Rogalsky: There’s a company in Winnipeg named UnionWare. They created a story map and showed it to the users at a user convention. The users tore it up and created a new one. That prevented building a product that wouldn’t meet the users’ need. Give someone a document and have them do that.
Like Cartography, Story Mapping Comes in Many Forms
CIO.com:How do you create the actual map?
Rogalsky: There are many ways to create a story map. In the end, you have a story map. You can do it from a requirements document, you can do it silently, you can do it in Excel, you can use CardBoardIt.
Bielawa: I recommend that you know two things before story mapping: the goal, usually to make or save money, as well as the user goals.
Rogalsky: The columns are user activities, user tasks and user stories. Start with user tasks (in blue), what the users can do. From there, we group those into common tasks. Those groupings become the user activities (in orange). After that, we add the yellow stories, which the technical team will develop further and actually implement.
We have a lot of stories around our board.
Dalton: How long is the planning horizon for the first slice?
Rogalsky:Jeff Patton, who taught me this, says that you should be able to build the entire release one row in one or two iterations. For email, you want to get something out that’s ugly and working. For email, if you can get a web page with a From field, a To field, a Subject field, a Text field and a Submit button, wham, you have an email feature.
Once the feature exists, the customers will give you feedback on how to steer. That’s the business side. On the technical side, you have validated that your architecture is working; you have implemented the solution end to end.
Bielawa: It’s also a really awesome way to burn down risk end to end. If you’re doing a story map and you get the user from the home page through the order process, you’ve burned down all the technical risk to get to production.
When you look at stories, your technical team asks, “What’s the hardest stuff?” Those are the things we want to get done first, as simple as possible.
Rogalsky: You can do log-in so easily to test it. Just type in a name and allow it. You won’t deploy it to production, but that gives you enough to begin testing the whole app, end to end.
I don’t want to misrepresent. We build the first slice in the first iteration or two, but hardly does the customer approve that to go out. The potential is there.
Bielawa: Right. That’s usually a business decision; do we have enough?
Do Story Mapping Right, Your Projects Come With Less Risk
Kirk: I’m really more excited about tech safety.
CIO.com:We’ve heard that mentioned before. How does this encourage safety?
Karira: All the things Bielawa said. We test the market, validate the product and drive out the technical risks.
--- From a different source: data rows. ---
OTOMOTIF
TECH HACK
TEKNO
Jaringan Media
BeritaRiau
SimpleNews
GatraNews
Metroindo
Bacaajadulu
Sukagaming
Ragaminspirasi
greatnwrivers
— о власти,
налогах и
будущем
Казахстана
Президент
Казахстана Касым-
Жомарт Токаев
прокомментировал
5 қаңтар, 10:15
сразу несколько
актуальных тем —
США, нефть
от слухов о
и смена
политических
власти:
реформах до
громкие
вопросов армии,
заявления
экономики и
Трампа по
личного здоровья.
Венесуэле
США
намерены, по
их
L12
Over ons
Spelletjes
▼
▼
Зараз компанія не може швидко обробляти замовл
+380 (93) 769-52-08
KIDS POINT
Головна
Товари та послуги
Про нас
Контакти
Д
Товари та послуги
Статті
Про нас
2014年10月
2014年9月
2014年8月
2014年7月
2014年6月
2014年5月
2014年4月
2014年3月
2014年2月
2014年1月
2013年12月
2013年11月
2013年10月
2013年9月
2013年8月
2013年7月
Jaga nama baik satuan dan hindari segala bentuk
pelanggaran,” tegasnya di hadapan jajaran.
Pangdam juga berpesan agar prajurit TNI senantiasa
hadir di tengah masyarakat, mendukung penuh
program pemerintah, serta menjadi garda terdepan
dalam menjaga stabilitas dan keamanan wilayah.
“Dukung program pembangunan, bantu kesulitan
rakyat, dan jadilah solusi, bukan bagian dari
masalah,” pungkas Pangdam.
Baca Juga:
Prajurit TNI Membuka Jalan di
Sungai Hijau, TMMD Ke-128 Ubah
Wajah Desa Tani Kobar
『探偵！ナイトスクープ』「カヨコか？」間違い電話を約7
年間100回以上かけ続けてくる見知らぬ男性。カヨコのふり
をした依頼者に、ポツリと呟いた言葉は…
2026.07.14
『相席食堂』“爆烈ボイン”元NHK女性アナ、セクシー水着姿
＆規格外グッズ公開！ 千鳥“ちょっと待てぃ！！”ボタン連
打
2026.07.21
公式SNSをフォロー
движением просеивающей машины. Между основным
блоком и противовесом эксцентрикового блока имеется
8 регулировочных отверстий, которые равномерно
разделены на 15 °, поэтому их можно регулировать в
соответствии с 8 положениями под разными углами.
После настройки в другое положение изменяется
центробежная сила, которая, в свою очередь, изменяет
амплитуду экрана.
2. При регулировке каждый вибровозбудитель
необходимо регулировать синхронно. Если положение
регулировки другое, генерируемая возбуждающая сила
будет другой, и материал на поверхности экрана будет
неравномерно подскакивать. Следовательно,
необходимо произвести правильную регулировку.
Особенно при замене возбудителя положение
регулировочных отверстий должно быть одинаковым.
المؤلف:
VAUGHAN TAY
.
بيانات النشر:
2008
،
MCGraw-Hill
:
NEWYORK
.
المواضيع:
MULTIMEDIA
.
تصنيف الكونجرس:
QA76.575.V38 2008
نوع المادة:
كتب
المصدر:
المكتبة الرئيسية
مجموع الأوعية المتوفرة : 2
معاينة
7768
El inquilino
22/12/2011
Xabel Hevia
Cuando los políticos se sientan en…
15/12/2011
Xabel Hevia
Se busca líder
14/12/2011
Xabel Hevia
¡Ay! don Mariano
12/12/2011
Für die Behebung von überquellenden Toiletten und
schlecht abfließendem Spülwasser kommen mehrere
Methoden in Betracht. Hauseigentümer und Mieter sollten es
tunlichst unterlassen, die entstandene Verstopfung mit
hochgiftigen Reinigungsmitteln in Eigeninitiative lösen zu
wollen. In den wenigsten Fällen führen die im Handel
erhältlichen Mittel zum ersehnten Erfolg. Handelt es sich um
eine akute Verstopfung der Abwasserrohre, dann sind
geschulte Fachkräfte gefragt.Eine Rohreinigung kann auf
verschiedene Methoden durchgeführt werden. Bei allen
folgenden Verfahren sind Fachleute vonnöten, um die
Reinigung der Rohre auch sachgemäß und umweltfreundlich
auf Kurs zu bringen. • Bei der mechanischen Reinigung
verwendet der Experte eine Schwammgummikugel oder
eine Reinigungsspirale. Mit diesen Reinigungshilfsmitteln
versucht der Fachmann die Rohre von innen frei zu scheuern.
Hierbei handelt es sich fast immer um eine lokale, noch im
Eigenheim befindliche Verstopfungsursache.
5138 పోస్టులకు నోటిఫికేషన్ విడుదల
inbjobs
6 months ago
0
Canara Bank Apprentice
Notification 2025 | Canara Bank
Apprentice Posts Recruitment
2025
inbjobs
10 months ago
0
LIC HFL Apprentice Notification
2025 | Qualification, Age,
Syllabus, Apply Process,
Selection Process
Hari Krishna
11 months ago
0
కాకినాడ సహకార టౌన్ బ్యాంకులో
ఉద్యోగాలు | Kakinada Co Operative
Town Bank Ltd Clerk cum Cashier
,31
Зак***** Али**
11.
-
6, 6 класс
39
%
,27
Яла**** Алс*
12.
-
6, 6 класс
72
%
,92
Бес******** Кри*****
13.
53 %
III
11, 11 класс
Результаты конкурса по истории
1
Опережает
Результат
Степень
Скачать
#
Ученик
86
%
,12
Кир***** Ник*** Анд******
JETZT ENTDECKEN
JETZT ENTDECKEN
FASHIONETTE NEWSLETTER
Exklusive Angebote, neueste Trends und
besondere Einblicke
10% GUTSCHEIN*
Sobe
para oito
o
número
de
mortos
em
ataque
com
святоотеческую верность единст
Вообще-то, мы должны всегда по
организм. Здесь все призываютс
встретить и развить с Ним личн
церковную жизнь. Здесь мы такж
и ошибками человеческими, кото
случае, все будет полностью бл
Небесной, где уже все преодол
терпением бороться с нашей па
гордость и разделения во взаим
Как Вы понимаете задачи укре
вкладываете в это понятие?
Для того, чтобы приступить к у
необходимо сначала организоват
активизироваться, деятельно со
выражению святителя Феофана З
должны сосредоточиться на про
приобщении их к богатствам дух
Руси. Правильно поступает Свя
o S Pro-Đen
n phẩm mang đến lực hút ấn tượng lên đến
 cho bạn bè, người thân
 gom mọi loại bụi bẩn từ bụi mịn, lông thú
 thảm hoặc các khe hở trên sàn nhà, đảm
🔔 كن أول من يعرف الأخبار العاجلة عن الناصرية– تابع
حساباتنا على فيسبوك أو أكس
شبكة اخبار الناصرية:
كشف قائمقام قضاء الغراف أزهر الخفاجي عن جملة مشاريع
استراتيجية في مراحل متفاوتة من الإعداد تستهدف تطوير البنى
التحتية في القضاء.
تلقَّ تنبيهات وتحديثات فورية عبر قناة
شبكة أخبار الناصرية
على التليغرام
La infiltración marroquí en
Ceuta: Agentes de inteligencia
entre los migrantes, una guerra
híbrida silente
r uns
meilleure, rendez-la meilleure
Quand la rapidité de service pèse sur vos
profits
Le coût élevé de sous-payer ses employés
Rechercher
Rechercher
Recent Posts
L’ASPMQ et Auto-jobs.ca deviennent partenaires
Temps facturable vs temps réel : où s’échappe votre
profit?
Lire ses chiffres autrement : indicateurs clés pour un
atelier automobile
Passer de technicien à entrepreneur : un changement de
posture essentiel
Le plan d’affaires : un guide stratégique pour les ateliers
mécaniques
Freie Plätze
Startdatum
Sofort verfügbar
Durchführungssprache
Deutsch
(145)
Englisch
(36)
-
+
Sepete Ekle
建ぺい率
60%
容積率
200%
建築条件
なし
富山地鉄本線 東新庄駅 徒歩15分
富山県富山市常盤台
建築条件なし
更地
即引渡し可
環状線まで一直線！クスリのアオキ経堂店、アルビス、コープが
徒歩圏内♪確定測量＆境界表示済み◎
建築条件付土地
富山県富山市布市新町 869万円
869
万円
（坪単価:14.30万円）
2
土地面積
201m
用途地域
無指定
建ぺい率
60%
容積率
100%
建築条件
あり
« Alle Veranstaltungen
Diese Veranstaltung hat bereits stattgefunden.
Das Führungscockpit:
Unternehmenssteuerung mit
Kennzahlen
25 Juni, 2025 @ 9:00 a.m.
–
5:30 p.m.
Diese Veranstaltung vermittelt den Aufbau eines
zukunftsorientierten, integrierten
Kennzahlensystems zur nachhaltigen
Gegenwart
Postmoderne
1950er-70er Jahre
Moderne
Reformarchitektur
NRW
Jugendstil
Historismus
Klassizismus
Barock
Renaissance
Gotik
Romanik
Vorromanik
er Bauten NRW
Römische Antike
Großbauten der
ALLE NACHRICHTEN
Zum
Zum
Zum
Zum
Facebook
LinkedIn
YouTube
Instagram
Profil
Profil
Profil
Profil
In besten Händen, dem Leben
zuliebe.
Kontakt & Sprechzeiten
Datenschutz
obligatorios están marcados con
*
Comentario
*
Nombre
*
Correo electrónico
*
Rogalsky: Let’s get another example of end-to-end implementation. We implemented an insurance application. Our first release was for a group that only had dental coverage for the employee. We could have deployed it even though there was still additional functionality to be implemented for families and other types of coverage. Often, if we’re working on an application that has search functionality, our first release only has search capabilities on the primary key of whatever we’re searching.
Bielawa: Some time people break stories into tasks. It’s very hard to see when you’re working on a task, what does this have to do with anything valuable? Sometimes developers will be completely disconnected from the story they provide. Some of the best times I’ve had, I’ve been looking at a story map and a story with a developer, and the developer says, “That’s crap. What part of the story map are we even talking about right now?”
Rogalsky: I had a developer once tell me this was the first time he’s seen the whole picture to actually know what he was working on.
Bielawa: When I do this, the developers always talk about the technical risk and burning down that, while the business users want to get the core functionality out. It’s a great way to get that negotiation to occur.
You can do different levels of story maps, too. You can break out the functionality and map that. I’ve used XMind to document a story map visually. You can show all the colors and make it much like a physical story board as possible. That allows you to change the story map over time when priorities change.